■ Your assignment ■
Of the entries below, restate word for word only the section that runs from the line with "Co Pana skłoniło" to the line with "Karolem Okrasą", counting both ends.

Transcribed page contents
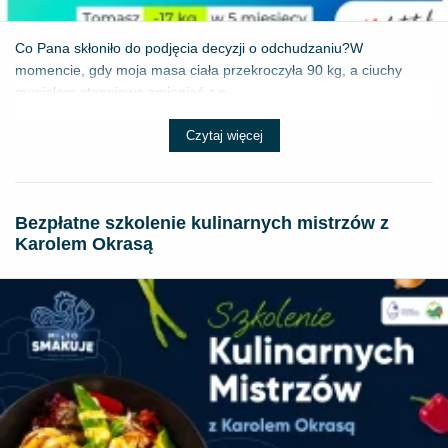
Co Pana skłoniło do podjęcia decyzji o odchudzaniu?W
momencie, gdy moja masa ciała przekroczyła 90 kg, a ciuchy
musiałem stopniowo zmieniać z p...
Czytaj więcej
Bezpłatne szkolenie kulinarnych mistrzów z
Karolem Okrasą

--

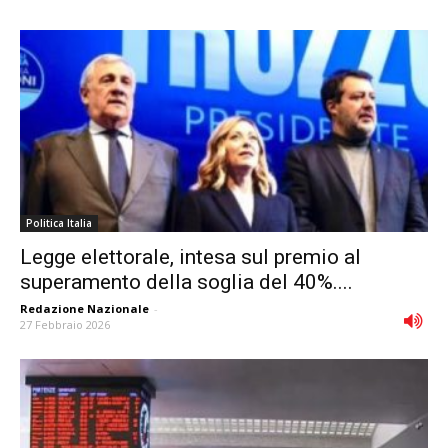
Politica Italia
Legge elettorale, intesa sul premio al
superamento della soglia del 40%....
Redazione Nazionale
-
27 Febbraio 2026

■ Task response ■
Co Pana skłoniło do podjęcia decyzji o odchudzaniu?W
momencie, gdy moja masa ciała przekroczyła 90 kg, a ciuchy
musiałem stopniowo zmieniać z p...
Czytaj więcej
Bezpłatne szkolenie kulinarnych mistrzów z
Karolem Okrasą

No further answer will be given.